Test fecals, treat with ivormectin first to those animals that need it, test fecals again, and only upgrade to a stronger dewormer if you're not getting results.  Once you get resistence, it can take decades to get it out.  Better to check first.


----------



## cmjust0 (Jul 21, 2011)

Personally, I think our best defense against barberpole worms right now is COWP -- copper oxide wire particles.  COWP doesn't kill larval barberpoles waiting to mature in the goat's abomasum, and it doesn't have a real long-lasting effect against worms, but it's pretty daggone effective against the *adult* barberpoles that are sucking down the goat's blood at any given moment..

Something I found of particular interest was a study where it was simply added to feed instead of being bolused..  Even though it was ostensibly being chewed up -- a no-no for COWP when it comes to treating *copper defiency* -- it still worked as a dewormer..  Now, given the fact that it's pretty universally agreed that it's probably not a good idea to give a goat too much COWP (copper can be very toxic), the first thing I thought was.....hey.....if I can let them chew this stuff up and not really get much of the copper benefit out of it, then perhaps I could do it more often strictly to kill worms?

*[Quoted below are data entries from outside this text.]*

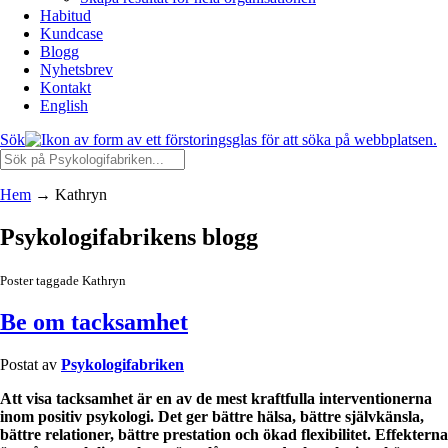
Habitud
Kundcase
Blogg
Nyhetsbrev
Kontakt
English
Sök
Hem
→
Kathryn
Psykologifabrikens blogg
Poster taggade Kathryn
Be om tacksamhet
Postat av
Psykologifabriken
Att visa tacksamhet är en av de mest kraftfulla interventionerna
inom positiv psykologi. Det ger bättre hälsa, bättre självkänsla,
bättre relationer, bättre prestation och ökad flexibilitet. Effekterna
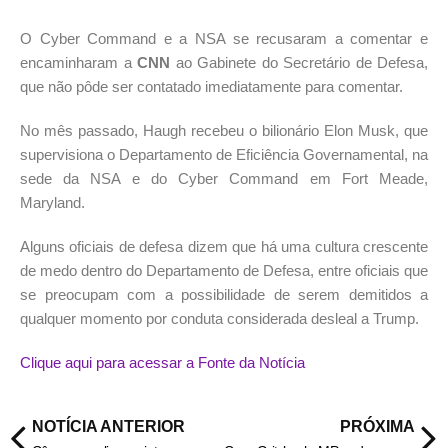
O Cyber ​​Command e a NSA se recusaram a comentar e
encaminharam a
CNN
ao Gabinete do Secretário de Defesa,
que não pôde ser contatado imediatamente para comentar.
No mês passado, Haugh recebeu o bilionário Elon Musk, que
supervisiona o Departamento de Eficiência Governamental, na
sede da NSA e do Cyber ​​Command em Fort Meade,
Maryland.
Alguns oficiais de defesa dizem que há uma cultura crescente
de medo dentro do Departamento de Defesa, entre oficiais que
se preocupam com a possibilidade de serem demitidos a
qualquer momento por conduta considerada desleal a Trump.
Clique aqui para acessar a Fonte da Notícia
NOTÍCIA ANTERIOR
PRÓXIMA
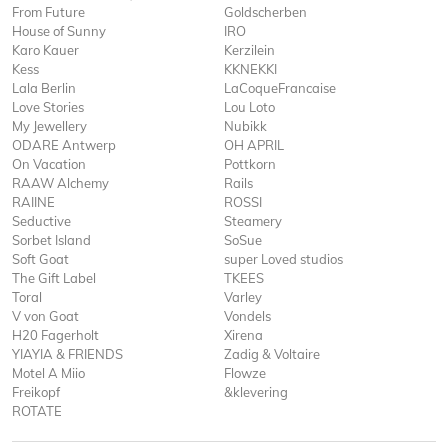
From Future
Goldscherben
House of Sunny
IRO
Karo Kauer
Kerzilein
Kess
KKNEKKI
Lala Berlin
LaCoqueFrancaise
Love Stories
Lou Loto
My Jewellery
Nubikk
ODARE Antwerp
OH APRIL
On Vacation
Pottkorn
RAAW Alchemy
Rails
RAIINE
ROSSI
Seductive
Steamery
Sorbet Island
SoSue
Soft Goat
super Loved studios
The Gift Label
TKEES
Toral
Varley
V von Goat
Vondels
H20 Fagerholt
Xirena
YIAYIA & FRIENDS
Zadig & Voltaire
Motel A Miio
Flowze
Freikopf
&klevering
ROTATE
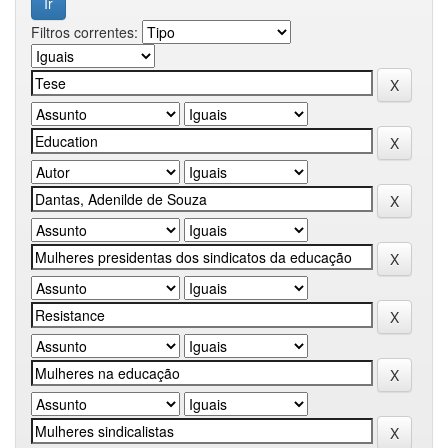
Filtros correntes:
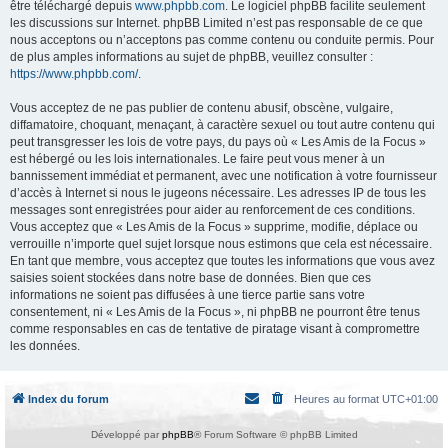
être téléchargé depuis
www.phpbb.com
. Le logiciel phpBB facilite seulement
les discussions sur Internet. phpBB Limited n’est pas responsable de ce que
nous acceptons ou n’acceptons pas comme contenu ou conduite permis. Pour
de plus amples informations au sujet de phpBB, veuillez consulter :
https://www.phpbb.com/
.
Vous acceptez de ne pas publier de contenu abusif, obscène, vulgaire,
diffamatoire, choquant, menaçant, à caractère sexuel ou tout autre contenu qui
peut transgresser les lois de votre pays, du pays où « Les Amis de la Focus »
est hébergé ou les lois internationales. Le faire peut vous mener à un
bannissement immédiat et permanent, avec une notification à votre fournisseur
d’accès à Internet si nous le jugeons nécessaire. Les adresses IP de tous les
messages sont enregistrées pour aider au renforcement de ces conditions.
Vous acceptez que « Les Amis de la Focus » supprime, modifie, déplace ou
verrouille n’importe quel sujet lorsque nous estimons que cela est nécessaire.
En tant que membre, vous acceptez que toutes les informations que vous avez
saisies soient stockées dans notre base de données. Bien que ces
informations ne soient pas diffusées à une tierce partie sans votre
consentement, ni « Les Amis de la Focus », ni phpBB ne pourront être tenus
comme responsables en cas de tentative de piratage visant à compromettre
les données.
Index du forum
Heures au format
UTC+01:00
Développé par
phpBB
® Forum Software © phpBB Limited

I haven't determined whether or not that's true yet, but what I do *believe* is that if a person were to start giving adult goats about 2-3g of COWP in a handful of feed starting in early July and continue that once a month through, say, early October, that's only 8-12g of COWP for the year..  And they may not even be absorbing the majority of that, but instead passing it right out in feces..  So it shouldn't be very dangerous at all, right?  ( RIGHT?!  )  Yet, it should still put a pretty good hurt on the barberpole population, just when they're at the height of their destructive power..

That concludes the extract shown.